Tariffs, Labor Drive Senior Housing Construction Costs Up 6% to 8%

Senior housing construction costs have surged between 6% and 8% over the last year for various types of projects, driven by labor market dynamics and new tariffs on materials such as steel and aluminum.

For a mid-level assisted living project, Winter 2019 costs are generally ranging between $180 and $233 per gross square foot, according to the latest analysis from Des Moines, Iowa-based construction firm The Weitz Company. That compares to $170 to $212 a year ago.

Those costs include general conditions, insurance, tax, bond and fee, but not site costs. Costs will be generally be higher in larger metro markets and lower in less competitive markets.


Independent living costs are also on the upswing. Last winter, mid-level IL units were running between $141 and $171 per gross square foot to construct; that range is now $156 to $186. Independent living common spaces have become more costly to construct as well. Last year, costs for IL common spaces were running between $231 and $299 for mid-level projects, and now they are between $256 and $325.

For its analyses of construction costs, Weitz separates IL unit costs and common space costs. That’s because in higher acuity settings such as assisted living or skilled nursing, the common spaces tend to be more uniform and modest across projects, whereas some independent living projects have much more elaborate and costly dining areas, activity rooms and the like, Larry Graeve, Weitz senior vice president, told Senior Housing News.

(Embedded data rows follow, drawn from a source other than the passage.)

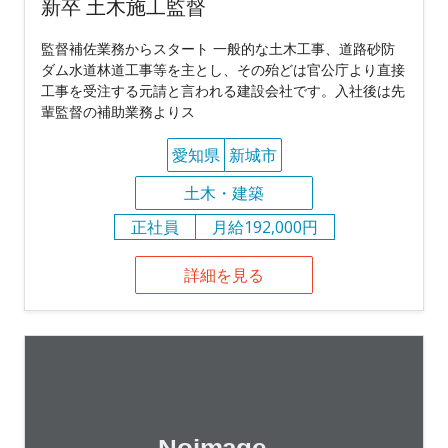
新卒 土木施工監督
監督補佐業務からスタート 一般的な土木工事、道路砂防
ダム水道林道工事等を主とし、その殆どは官公庁より直接
工事を受注する元請と言われる建設会社です。入社後は先
輩監督の補助業務よりス
愛知県
新城市
土木・建築
正社員
月給192,000円
詳細を見る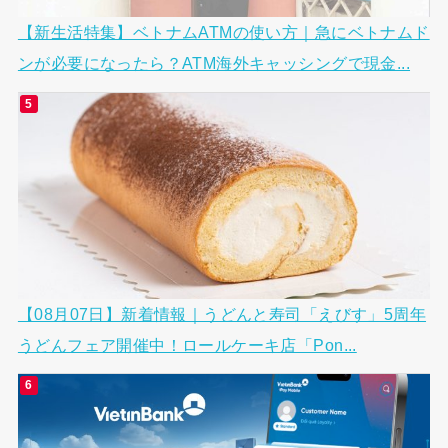
【新生活特集】ベトナムATMの使い方｜急にベトナムド
ンが必要になったら？ATM海外キャッシングで現金...
【08月07日】新着情報｜うどんと寿司「えびす」5周年
うどんフェア開催中！ロールケーキ店「Pon...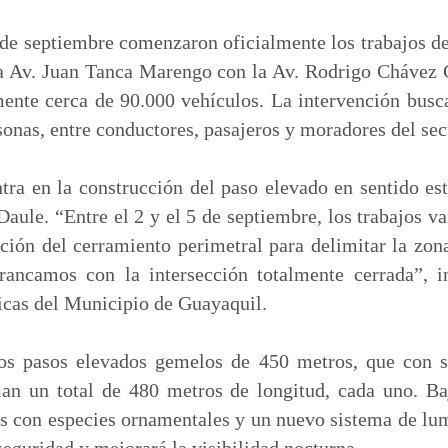
m
p
de septiembre comenzaron oficialmente los trabajos de
a
 la Av. Juan Tanca Marengo con la Av. Rodrigo Chávez 
r
mente cerca de 90.000 vehículos. La intervención busc
t
onas, entre conductores, pasajeros y moradores del sec
i
r
tra en la construcción del paso elevado en sentido es
 Daule. “Entre el 2 y el 5 de septiembre, los trabajos v
ción del cerramiento perimetral para delimitar la zona 
rancamos con la intersección totalmente cerrada”, 
icas del Municipio de Guayaquil.
dos pasos elevados gemelos de 450 metros, que con s
n un total de 480 metros de longitud, cada uno. Baj
es con especies ornamentales y un nuevo sistema de lu
seguridad y mejorará la visibilidad nocturna.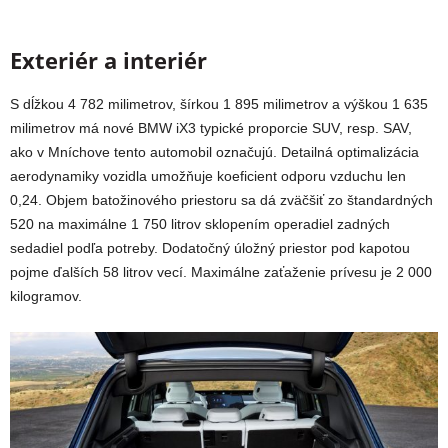
Exteriér a interiér
S dĺžkou 4 782 milimetrov, šírkou 1 895 milimetrov a výškou 1 635
milimetrov má nové BMW iX3 typické proporcie SUV, resp. SAV,
ako v Mníchove tento automobil označujú. Detailná optimalizácia
aerodynamiky vozidla umožňuje koeficient odporu vzduchu len
0,24.
Objem batožinového priestoru sa dá zväčšiť zo štandardných
520 na maximálne 1 750 litrov sklopením operadiel zadných
sedadiel podľa potreby. Dodatočný úložný priestor pod kapotou
pojme ďalších 58 litrov vecí. Maximálne zaťaženie prívesu je 2 000
kilogramov.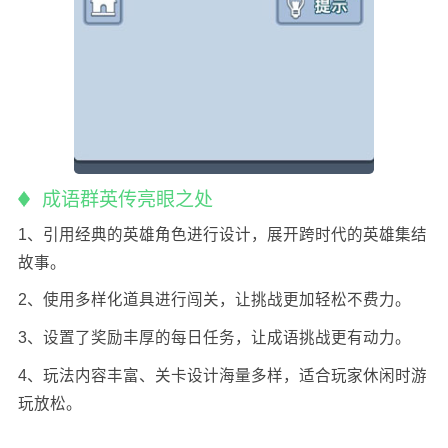
成语群英传亮眼之处
1、引用经典的英雄角色进行设计，展开跨时代的英雄集结
故事。
2、使用多样化道具进行闯关，让挑战更加轻松不费力。
3、设置了奖励丰厚的每日任务，让成语挑战更有动力。
4、玩法内容丰富、关卡设计海量多样，适合玩家休闲时游
玩放松。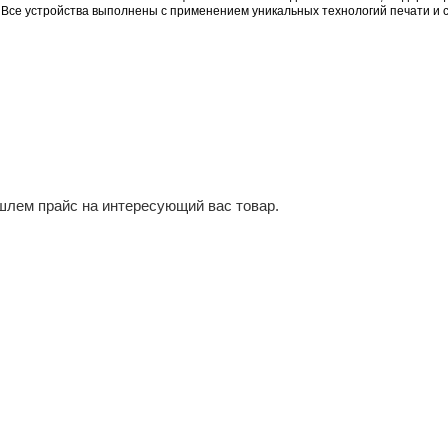
Backlit Banner IJM654 Matt
р
апросу
Заказать
ия Oce Technologies основана в 1877 г. Основной офис ко
ования для печати. Все устройства выполнены с примене
ильны в работе.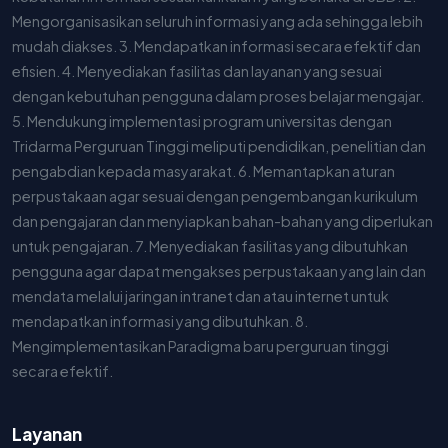
Mengorganisasikan seluruh informasi yang ada sehingga lebih
mudah diakses. 3. Mendapatkan informasi secara efektif dan
efisien. 4. Menyediakan fasilitas dan layanan yang sesuai
dengan kebutuhan pengguna dalam proses belajar mengajar.
5. Mendukung implementasi program universitas dengan
Tridarma Perguruan Tinggi meliputi pendidikan, penelitian dan
pengabdian kepada masyarakat. 6. Memantapkan aturan
perpustakaan agar sesuai dengan pengembangan kurikulum
dan pengajaran dan menyiapkan bahan-bahan yang diperlukan
untuk pengajaran. 7. Menyediakan fasilitas yang dibutuhkan
pengguna agar dapat mengakses perpustakaan yang lain dan
mendata melalui jaringan intranet dan atau internet untuk
mendapatkan informasi yang dibutuhkan. 8.
Mengimplementasikan Paradigma baru perguruan tinggi
secara efektif.
Layanan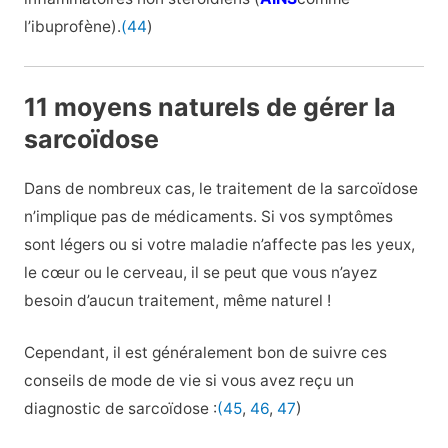
l’ibuprofène).
(44
)
11 moyens naturels de gérer la
sarcoïdose
Dans de nombreux cas, le traitement de la sarcoïdose
n’implique pas de médicaments. Si vos symptômes
sont légers ou si votre maladie n’affecte pas les yeux,
le cœur ou le cerveau, il se peut que vous n’ayez
besoin d’aucun traitement, même naturel !
Cependant, il est généralement bon de suivre ces
conseils de mode de vie si vous avez reçu un
diagnostic de sarcoïdose :
(45
,
46
,
47
)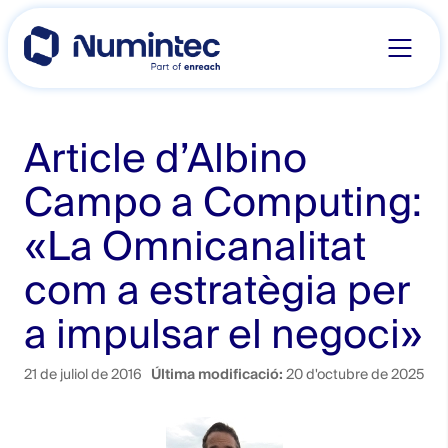
Skip
to
content
Article d’Albino
Campo a Computing:
«La Omnicanalitat
com a estratègia per
a impulsar el negoci»
21 de juliol de 2016
Última modificació:
20 d'octubre de 2025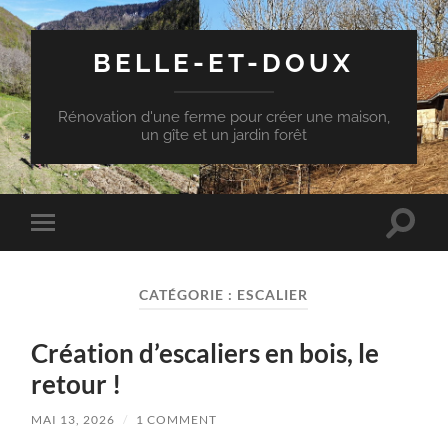
BELLE-ET-DOUX
Rénovation d'une ferme pour créer une maison,
un gîte et un jardin forêt
Toggle
Toggle
search
mobile
field
menu
CATÉGORIE :
ESCALIER
Création d’escaliers en bois, le
retour !
MAI 13, 2026
/
1 COMMENT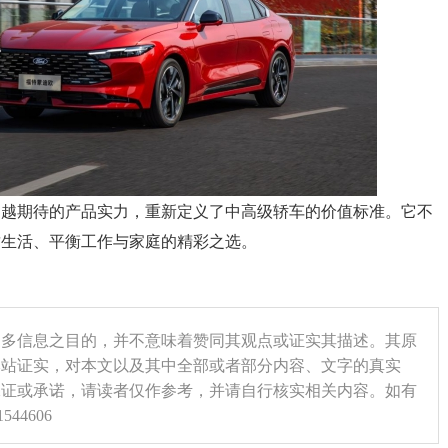
超越期待的产品实力，重新定义了中高级轿车的价值标准。它不
质生活、平衡工作与家庭的精彩之选。
更多信息之目的，并不意味着赞同其观点或证实其描述。其原
本站证实，对本文以及其中全部或者部分内容、文字的真实
保证或承诺，请读者仅作参考，并请自行核实相关内容。如有
44606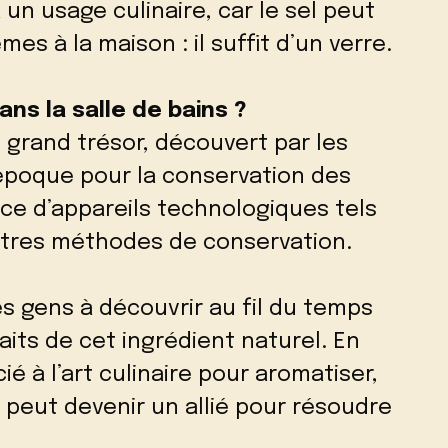
 un usage culinaire, car le sel peut
s à la maison : il suffit d’un verre.
ans la salle de bains ?
un grand trésor, découvert par les
l’époque pour la conservation des
ce d’appareils technologiques tels
autres méthodes de conservation.
s gens à découvrir au fil du temps
its de cet ingrédient naturel. En
ié à l’art culinaire pour aromatiser,
l peut devenir un allié pour résoudre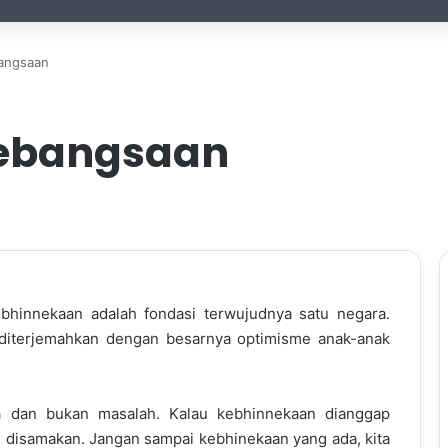
angsaan
Kebangsaan
bhinnekaan adalah fondasi terwujudnya satu negara.
iterjemahkan dengan besarnya optimisme anak-anak
ta dan bukan masalah. Kalau kebhinnekaan dianggap
 disamakan. Jangan sampai kebhinekaan yang ada, kita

Construction costs have been steadily rising in senior living due in large part to a labor shortage, but there are signs that this could be alleviated somewhat in the months ahead. Data from the Architectural Billing Index suggest that there are fewer new building projects of all sorts — not just senior living — in the pipeline at the moment, Graeve said. Data from Engineering News-Record and the Construction Industry Confidence Index bear this out as well.


Meanwhile, figures from the National Investment Center for Seniors Housing & Care (NIC), shows construction starts are also decreasing in senior housing specifically.

Still, that trend does not hold across all markets, Graeve pointed out.

“Here’s my hunch,” he said. “There’s still demand in a lot of markets for senior living. Even if other market segments cool or soften, there could still be strong senior living in some markets and those [construction] prices might come down because there are [fewer] other projects drawing contractor pools away.”

Tariffs put in place by the Trump administration are the other major factor causing a spike in construction costs. The tariffs apply to building materials that are hard to avoid, so it’s difficult to adjust projects to avoid these higher costs.

“If you had aluminum windows and went to vinyl, you’ll see a savings, but there are not too many cases where you would [be able to see] a significant change the overall costs of the job.” Graeve said. “Wood is being tariffed out of Canada, there’s steel/aluminum tariffs, so you’re kind of stuck. Even a concrete building will be affected because of reinforcing steel.”

Faced with rising costs, some senior living developers have been putting extra effort into value-engineering projects and trying to lock in pricing.